5.9 Naar het oordeel van het College kan niet met succes worden volgehouden dat verweerder van de ene op de andere dag bestendig gebruik heeft beëindigd.
Immers, vast staat dat verweerder in 1995 schriftelijk (bij brief van 2 juni 1995) heeft aangedrongen op beëindiging van de verkoop van haring vanaf de openbare weg voor de winkel, zulks onder aankondiging van te nemen stappen ingeval niet wordt voldaan aan het verzoek de straatverkoop te staken.
Uit het politierapport van 15 juni 1998 valt op te maken dat appellant na de kermis in 1998 ten gemeentehuize is ontboden in verband met openstelling van zijn viswinkel buiten de toegestane tijden. Ook toen is hem duidelijk gemaakt dat bij voortgaande overtreding handhavend zou worden opgetreden.
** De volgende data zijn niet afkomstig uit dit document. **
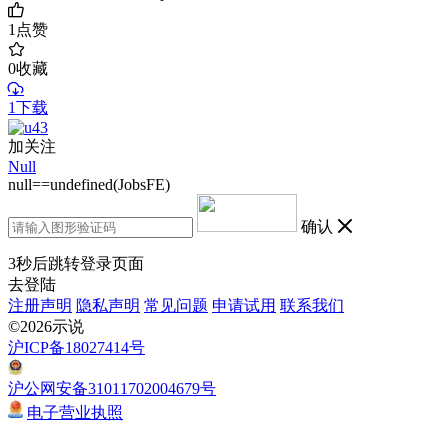
1
点赞
0
收藏
1下载
加关注
Null
null==undefined(JobsFE)
确认
3
秒后跳转登录页面
去登陆
注册声明
隐私声明
常见问题
申请试用
联系我们
©2026示说
沪ICP备18027414号
沪公网安备31011702004679号
电子营业执照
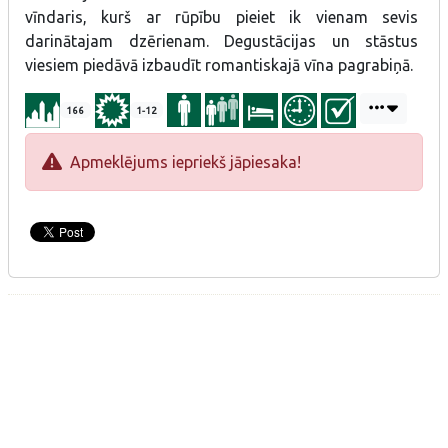
vīndaris, kurš ar rūpību pieiet ik vienam sevis
darinātajam dzērienam. Degustācijas un stāstus
viesiem piedāvā izbaudīt romantiskajā vīna pagrabiņā.
166
1-12
Apmeklējums iepriekš jāpiesaka!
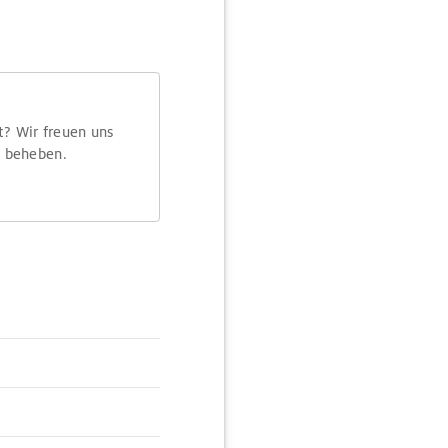
t? Wir freuen uns
m beheben.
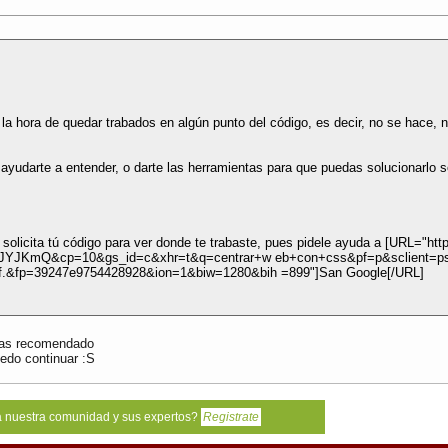
la hora de quedar trabados en algún punto del código, es decir, no se hace, ni
ayudarte a entender, o darte las herramientas para que puedas solucionarlo s
te solicita tú código para ver donde te trabaste, pues pidele ayuda a [URL="
fJYJKmQ&cp=10&gs_id=c&xhr=t&q=centrar+w eb+con+css&pf=p&sclient=p
qf.&fp=39247e9754428928&ion=1&biw=1280&bih =899"]San Google[/URL]
e as recomendado
edo continuar :S
a nuestra comunidad y sus expertos?
Registrate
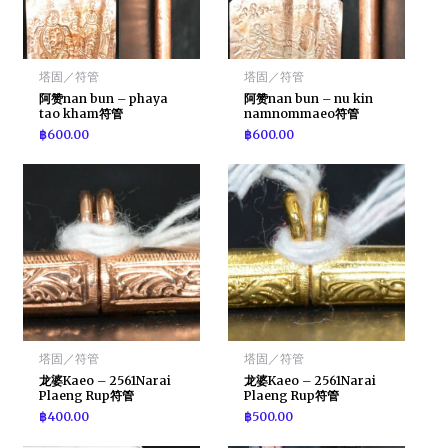
塔固／符管
塔固／符管
阿赞nan bun – phaya
阿赞nan bun – nu kin
tao kham符管
namnommaeo符管
฿
600.00
฿
600.00
塔固／符管
塔固／符管
龙婆Kaeo – 2561Narai
龙婆Kaeo – 2561Narai
Plaeng Rup符管
Plaeng Rup符管
฿
400.00
฿
500.00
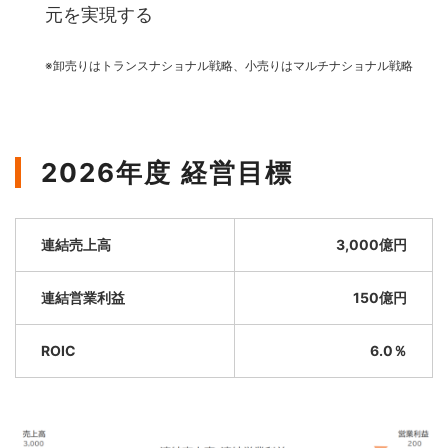
元を実現する
※卸売りはトランスナショナル戦略、小売りはマルチナショナル戦略
2026年度 経営目標
連結売上高
3,000億円
連結営業利益
150億円
ROIC
6.0％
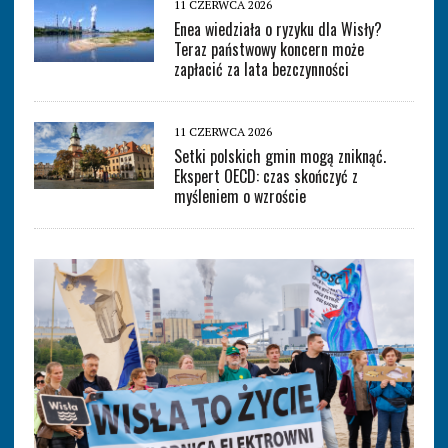
11 CZERWCA 2026
Enea wiedziała o ryzyku dla Wisły?
Teraz państwowy koncern może
zapłacić za lata bezczynności
11 CZERWCA 2026
Setki polskich gmin mogą zniknąć.
Ekspert OECD: czas skończyć z
myśleniem o wzroście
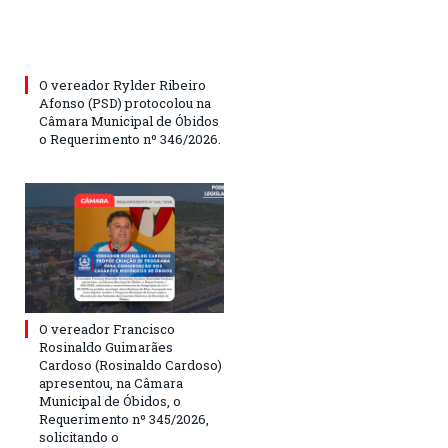
O vereador Rylder Ribeiro
Afonso (PSD) protocolou na
Câmara Municipal de Óbidos
o Requerimento nº 346/2026.
O vereador Francisco
Rosinaldo Guimarães
Cardoso (Rosinaldo Cardoso)
apresentou, na Câmara
Municipal de Óbidos, o
Requerimento nº 345/2026,
solicitando o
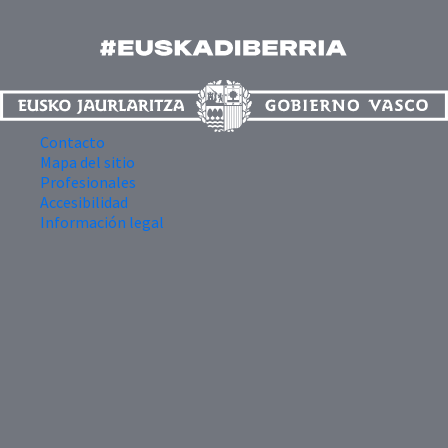
Contacto
Mapa del sitio
Profesionales
Accesibilidad
Información legal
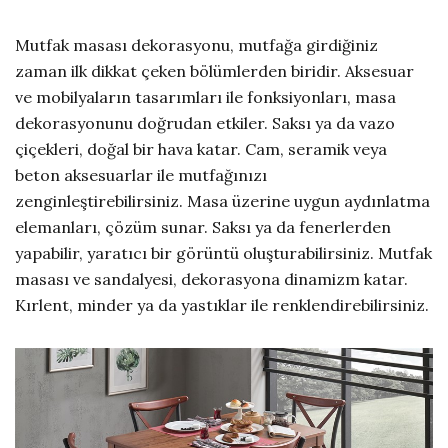
Mutfak masası dekorasyonu, mutfağa girdiğiniz
zaman ilk dikkat çeken bölümlerden biridir. Aksesuar
ve mobilyaların tasarımları ile fonksiyonları, masa
dekorasyonunu doğrudan etkiler. Saksı ya da vazo
çiçekleri, doğal bir hava katar. Cam, seramik veya
beton aksesuarlar ile mutfağınızı
zenginleştirebilirsiniz. Masa üzerine uygun aydınlatma
elemanları, çözüm sunar. Saksı ya da fenerlerden
yapabilir, yaratıcı bir görüntü oluşturabilirsiniz. Mutfak
masası ve sandalyesi, dekorasyona dinamizm katar.
Kırlent, minder ya da yastıklar ile renklendirebilirsiniz.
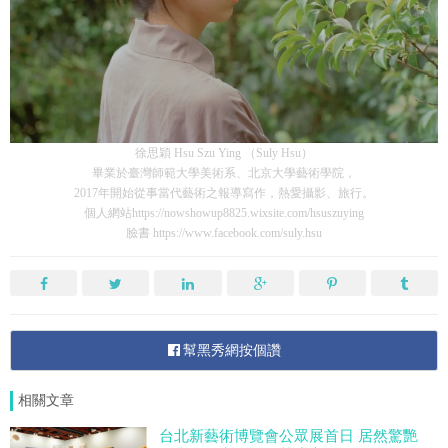
徐思穎 Hsu Szu Ying （Suly Hsu）
畢業於臺灣師範大學美術系、北京大學藝術學院，
2017年開始從事當代藝術之報導寫作，熱愛攝影、旅行。
個人網站https://nowshowup8825.wixsite.com/hsuszuying
臉書 https://www.facebook.com/suly.hsu
幫黑秀網按個讚
相關文章
台北新藝術博覽會公眾展首日 居然驚艷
Voorafgaand aan de zondagopenstelling ten tijde van de junikermis in 1999 is appellant door politie- en gemeenteambtenaren te kennen gegeven dat deze niet was toegestaan. Tijdens de zondagopenstelling op 13 juni 1999 heeft de politie gevorderd dat appellant zijn winkel zou sluiten.
Een en ander getuigt ervan dat gedurende de aan het bestreden besluit voorafgaande jaren bij herhaling aan appellant duidelijk is gemaakt dat wordt gehecht aan naleving door appellant van de Wet, in het bijzonder waar het betreft de openstelling ten tijde van de kermis, en dat bij niet-naleving handhavend zal worden opgetreden.
Nu geen sprake is van een bestendig gebruik dat door verweerder werd toegelaten, maakt handhavend optreden geen inbreuk op jegens appellant te respecteren rechtszekerheid. Verweerder was dus niet gehouden om uit dien hoofde van dwangsomoplegging af te zien.
5.10 In 2000 was sprake van drie zon- of feestdagen waarop appellant in verband met de kermis geopend wil zijn. Verweerder heeft de dwangsom bepaald op fl. 2.000,-- voor elk van deze dagen. Het College ziet geen aanleiding te oordelen dat dit bedrag te hoog is in verhouding tot de zwaarte van het geschonden belang en de beoogde werking van de dwangsom-oplegging, te weten het achterwege laten van openstelling. In dit opzicht voldoet het bestreden besluit dus aan de eisen die artikel 5:32, vierde lid, Awb stelt aan de hoogte van de dwangsom. De stelling dat op grond van de omvang van het vastgestelde bedrag geconcludeerd zou moeten worden dat sprake is van een straf of tuchtmaatregel als bedoeld in artikel 5 van de Wet economische delicten, faalt dus.
5.11 Gelet op het vorenstaande is het beroep, voorzover gericht tegen de handhaving van de dwangsomoplegging, ongegrond.
5.12 Het College acht in verband met de gedeeltelijke gegrondverklaring van het beroep termen aanwezig voor een proceskostenveroordeling met toepassing van artikel 8:75 van de Algemene wet bestuursrecht.